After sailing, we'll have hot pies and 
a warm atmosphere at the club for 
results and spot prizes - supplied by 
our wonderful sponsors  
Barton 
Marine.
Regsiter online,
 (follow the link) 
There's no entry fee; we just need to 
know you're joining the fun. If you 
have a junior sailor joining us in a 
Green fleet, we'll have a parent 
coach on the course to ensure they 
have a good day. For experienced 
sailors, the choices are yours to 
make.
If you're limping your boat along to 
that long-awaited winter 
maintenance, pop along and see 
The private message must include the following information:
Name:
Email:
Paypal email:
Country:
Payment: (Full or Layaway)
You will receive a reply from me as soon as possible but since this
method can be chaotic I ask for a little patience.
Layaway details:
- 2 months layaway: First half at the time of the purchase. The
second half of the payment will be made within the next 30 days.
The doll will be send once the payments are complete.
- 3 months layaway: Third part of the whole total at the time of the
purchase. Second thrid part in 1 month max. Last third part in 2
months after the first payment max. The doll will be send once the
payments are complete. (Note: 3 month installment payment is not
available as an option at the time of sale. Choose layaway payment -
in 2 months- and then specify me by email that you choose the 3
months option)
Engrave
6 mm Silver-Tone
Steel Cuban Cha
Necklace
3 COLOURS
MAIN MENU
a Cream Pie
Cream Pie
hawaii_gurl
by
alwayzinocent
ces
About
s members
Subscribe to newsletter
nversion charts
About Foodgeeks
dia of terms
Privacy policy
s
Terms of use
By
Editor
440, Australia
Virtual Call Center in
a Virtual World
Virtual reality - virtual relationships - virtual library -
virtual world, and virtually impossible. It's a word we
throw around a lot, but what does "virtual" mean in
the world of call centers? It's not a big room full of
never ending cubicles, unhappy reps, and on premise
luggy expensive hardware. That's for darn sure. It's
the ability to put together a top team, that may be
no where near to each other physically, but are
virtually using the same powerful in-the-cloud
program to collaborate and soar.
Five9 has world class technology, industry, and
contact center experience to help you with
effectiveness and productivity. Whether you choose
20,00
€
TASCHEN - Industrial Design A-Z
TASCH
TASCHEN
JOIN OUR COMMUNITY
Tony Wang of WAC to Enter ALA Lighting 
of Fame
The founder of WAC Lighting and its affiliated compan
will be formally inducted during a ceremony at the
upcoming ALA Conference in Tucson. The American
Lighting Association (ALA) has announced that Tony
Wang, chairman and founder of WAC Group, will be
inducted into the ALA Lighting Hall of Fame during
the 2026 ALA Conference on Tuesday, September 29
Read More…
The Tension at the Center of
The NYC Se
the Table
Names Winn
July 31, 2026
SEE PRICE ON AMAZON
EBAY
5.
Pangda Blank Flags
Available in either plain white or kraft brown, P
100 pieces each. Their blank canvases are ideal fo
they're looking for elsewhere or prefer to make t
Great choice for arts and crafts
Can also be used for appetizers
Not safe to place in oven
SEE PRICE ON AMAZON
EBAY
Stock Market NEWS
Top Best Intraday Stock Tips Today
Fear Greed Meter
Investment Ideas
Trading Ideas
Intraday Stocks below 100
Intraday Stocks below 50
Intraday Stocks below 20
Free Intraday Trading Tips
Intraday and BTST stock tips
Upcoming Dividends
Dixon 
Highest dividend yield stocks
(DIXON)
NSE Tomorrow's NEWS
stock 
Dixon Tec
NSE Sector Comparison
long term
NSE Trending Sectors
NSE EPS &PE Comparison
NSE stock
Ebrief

§ **What the task requires**: Repeat the listing above exactly, keeping every word as it stands.

§ **Solved exercise**:
After sailing, we'll have hot pies and 
a warm atmosphere at the club for 
results and spot prizes - supplied by 
our wonderful sponsors  
Barton 
Marine.
Regsiter online,
 (follow the link) 
There's no entry fee; we just need to 
know you're joining the fun. If you 
have a junior sailor joining us in a 
Green fleet, we'll have a parent 
coach on the course to ensure they 
have a good day. For experienced 
sailors, the choices are yours to 
make.
If you're limping your boat along to 
that long-awaited winter 
maintenance, pop along and see 
The private message must include the following information:
Name:
Email:
Paypal email:
Country:
Payment: (Full or Layaway)
You will receive a reply from me as soon as possible but since this
method can be chaotic I ask for a little patience.
Layaway details:
- 2 months layaway: First half at the time of the purchase. The
second half of the payment will be made within the next 30 days.
The doll will be send once the payments are complete.
- 3 months layaway: Third part of the whole total at the time of the
purchase. Second thrid part in 1 month max. Last third part in 2
months after the first payment max. The doll will be send once the
payments are complete. (Note: 3 month installment payment is not
available as an option at the time of sale. Choose layaway payment -
in 2 months- and then specify me by email that you choose the 3
months option)
Engrave
6 mm Silver-Tone
Steel Cuban Cha
Necklace
3 COLOURS
MAIN MENU
a Cream Pie
Cream Pie
hawaii_gurl
by
alwayzinocent
ces
About
s members
Subscribe to newsletter
nversion charts
About Foodgeeks
dia of terms
Privacy policy
s
Terms of use
By
Editor
440, Australia
Virtual Call Center in
a Virtual World
Virtual reality - virtual relationships - virtual library -
virtual world, and virtually impossible. It's a word we
throw around a lot, but what does "virtual" mean in
the world of call centers? It's not a big room full of
never ending cubicles, unhappy reps, and on premise
luggy expensive hardware. That's for darn sure. It's
the ability to put together a top team, that may be
no where near to each other physically, but are
virtually using the same powerful in-the-cloud
program to collaborate and soar.
Five9 has world class technology, industry, and
contact center experience to help you with
effectiveness and productivity. Whether you choose
20,00
€
TASCHEN - Industrial Design A-Z
TASCH
TASCHEN
JOIN OUR COMMUNITY
Tony Wang of WAC to Enter ALA Lighting 
of Fame
The founder of WAC Lighting and its affiliated compan
will be formally inducted during a ceremony at the
upcoming ALA Conference in Tucson. The American
Lighting Association (ALA) has announced that Tony
Wang, chairman and founder of WAC Group, will be
inducted into the ALA Lighting Hall of Fame during
the 2026 ALA Conference on Tuesday, September 29
Read More…
The Tension at the Center of
The NYC Se
the Table
Names Winn
July 31, 2026
SEE PRICE ON AMAZON
EBAY
5.
Pangda Blank Flags
Available in either plain white or kraft brown, P
100 pieces each. Their blank canvases are ideal fo
they're looking for elsewhere or prefer to make t
Great choice for arts and crafts
Can also be used for appetizers
Not safe to place in oven
SEE PRICE ON AMAZON
EBAY
Stock Market NEWS
Top Best Intraday Stock Tips Today
Fear Greed Meter
Investment Ideas
Trading Ideas
Intraday Stocks below 100
Intraday Stocks below 50
Intraday Stocks below 20
Free Intraday Trading Tips
Intraday and BTST stock tips
Upcoming Dividends
Dixon 
Highest dividend yield stocks
(DIXON)
NSE Tomorrow's NEWS
stock 
Dixon Tec
NSE Sector Comparison
long term
NSE Trending Sectors
NSE EPS &PE Comparison
NSE stock
Ebrief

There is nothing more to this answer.